Adaptive EEG-based stroke diagnosis with a GRU-TCN classifier and deep Q-learning thresholding
- URL: http://arxiv.org/abs/2510.24889v2
- Date: Thu, 30 Oct 2025 00:55:31 GMT
- Title: Adaptive EEG-based stroke diagnosis with a GRU-TCN classifier and deep Q-learning thresholding
- Authors: Shakeel Abdulkareem, Bora Yimenicioglu, Khartik Uppalapati, Aneesh Gudipati, Adan Eftekhari, Saleh Yassin,
- Abstract summary: We present an adaptive EEG multitask that converts 32-channel signals to power spectral density features (Welch)<n>It uses a recurrent-convolutional network (GRU-TCN) to predict stroke type (healthy, ischemic, hemorrhagic), hemispheric lateralization, and severity, and applies a deep Q-network (DQN) to tune decision thresholds in real time.
- Score: 0.0
- License: http://creativecommons.org/licenses/by/4.0/
- Abstract: Rapid triage of suspected stroke needs accurate, bedside-deployable tools; EEG is promising but underused at first contact.

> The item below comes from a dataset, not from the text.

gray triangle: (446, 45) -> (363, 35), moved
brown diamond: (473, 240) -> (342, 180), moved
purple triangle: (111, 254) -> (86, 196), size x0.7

We present an adaptive multitask EEG classifier that converts 32-channel signals to power spectral density features (Welch), uses a recurrent-convolutional network (GRU-TCN) to predict stroke type (healthy, ischemic, hemorrhagic), hemispheric lateralization, and severity, and applies a deep Q-network (DQN) to tune decision thresholds in real time. Using a patient-wise split of the UCLH Stroke EIT/EEG data set (44 recordings; about 26 acute stroke, 10 controls), the primary outcome was stroke-type performance; secondary outcomes were severity and lateralization. The baseline GRU-TCN reached 89.3% accuracy (F1 92.8%) for stroke type, about 96.9% (F1 95.9%) for severity, and about 96.7% (F1 97.4%) for lateralization. With DQN threshold adaptation, stroke-type accuracy increased to about 98.0% (F1 97.7%). We also tested robustness on an independent, low-density EEG cohort (ZJU4H) and report paired patient-level statistics. Analyses follow STARD 2015 guidance for diagnostic accuracy studies (index test: GRU-TCN+DQN; reference standard: radiology/clinical diagnosis; patient-wise evaluation). Adaptive thresholding shifts the operating point to clinically preferred sensitivity-specificity trade-offs, while integrated scalp-map and spectral visualizations support interpretability.